Top of DATA SHOWN

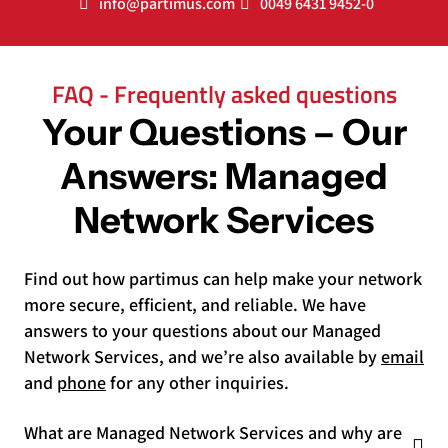
info@partimus.com
0049 6431 9452-0
FAQ - Frequently asked questions
Your Questions – Our
Answers: Managed
Network Services
Find out how partimus can help make your network
more secure, efficient, and reliable. We have
answers to your questions about our Managed
Network Services, and we’re also available by
email
and
phone
for any other inquiries.
What are Managed Network Services and why are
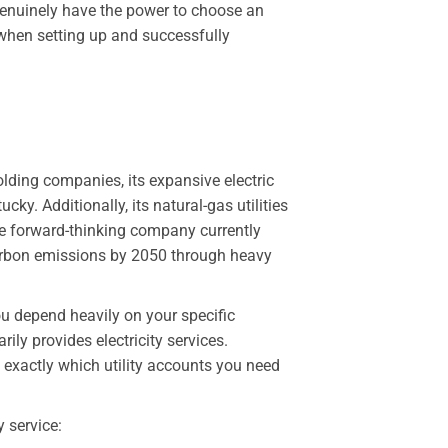
 genuinely have the power to choose an
t when setting up and successfully
olding companies, its expansive electric
ky. Additionally, its natural-gas utilities
he forward-thinking company currently
arbon emissions by 2050 through heavy
ou depend heavily on your specific
ily provides electricity services.
 exactly which utility accounts you need
y service:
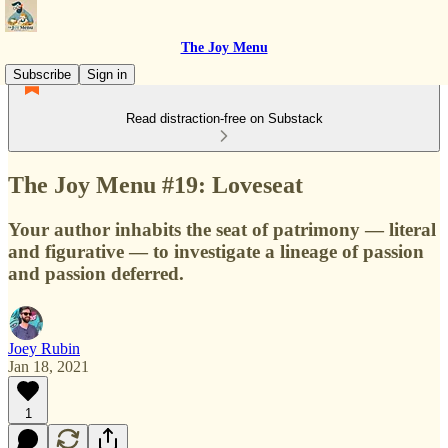
The Joy Menu
Subscribe
Sign in
Read distraction-free on Substack
The Joy Menu #19: Loveseat
Your author inhabits the seat of patrimony — literal
and figurative — to investigate a lineage of passion
and passion deferred.
Joey Rubin
Jan 18, 2021
1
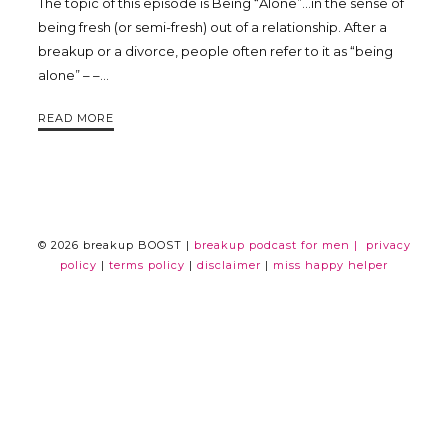
The topic of this episode is Being “Alone”…in the sense of
Trina
being fresh (or semi-fresh) out of a relationship. After a
breakup or a divorce, people often refer to it as “being
alone” – –…
Leckie
READ MORE
© 2026 breakup BOOST |
breakup podcast for men |
privacy
policy
|
terms policy
|
disclaimer
|
miss happy helper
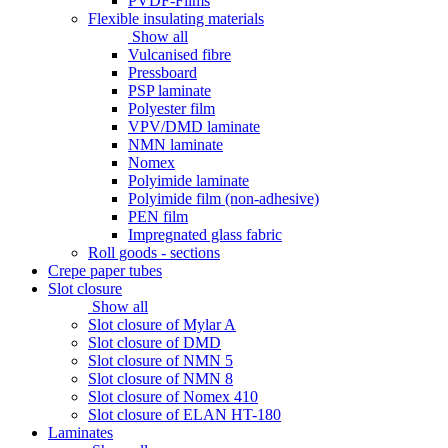
PVDF-Films
Flexible insulating materials
Show all
Vulcanised fibre
Pressboard
PSP laminate
Polyester film
VPV/DMD laminate
NMN laminate
Nomex
Polyimide laminate
Polyimide film (non-adhesive)
PEN film
Impregnated glass fabric
Roll goods - sections
Crepe paper tubes
Slot closure
Show all
Slot closure of Mylar A
Slot closure of DMD
Slot closure of NMN 5
Slot closure of NMN 8
Slot closure of Nomex 410
Slot closure of ELAN HT-180
Laminates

Bottom of DATA SHOWN

_REQUIRED ACTION:_ What the answer must hold: all the data above, given again exactly, without pictures.

_SOLUTION:_
info@partimus.com
0049 6431 9452-0
FAQ - Frequently asked questions
Your Questions – Our
Answers: Managed
Network Services
Find out how partimus can help make your network
more secure, efficient, and reliable. We have
answers to your questions about our Managed
Network Services, and we’re also available by
email
and
phone
for any other inquiries.
What are Managed Network Services and why are
 genuinely have the power to choose an
t when setting up and successfully
olding companies, its expansive electric
ky. Additionally, its natural-gas utilities
he forward-thinking company currently
arbon emissions by 2050 through heavy
ou depend heavily on your specific
ily provides electricity services.
 exactly which utility accounts you need
y service:
The Joy Menu
Subscribe
Sign in
Read distraction-free on Substack
The Joy Menu #19: Loveseat
Your author inhabits the seat of patrimony — literal
and figurative — to investigate a lineage of passion
and passion deferred.
Joey Rubin
Jan 18, 2021
1
The topic of this episode is Being “Alone”…in the sense of
Trina
being fresh (or semi-fresh) out of a relationship. After a
breakup or a divorce, people often refer to it as “being
alone” – –…
Leckie
READ MORE
© 2026 breakup BOOST |
breakup podcast for men |
privacy
policy
|
terms policy
|
disclaimer
|
miss happy helper
PVDF-Films
Flexible insulating materials
Show all
Vulcanised fibre
Pressboard
PSP laminate
Polyester film
VPV/DMD laminate
NMN laminate
Nomex
Polyimide laminate
Polyimide film (non-adhesive)
PEN film
Impregnated glass fabric
Roll goods - sections
Crepe paper tubes
Slot closure
Show all
Slot closure of Mylar A
Slot closure of DMD
Slot closure of NMN 5
Slot closure of NMN 8
Slot closure of Nomex 410
Slot closure of ELAN HT-180
Laminates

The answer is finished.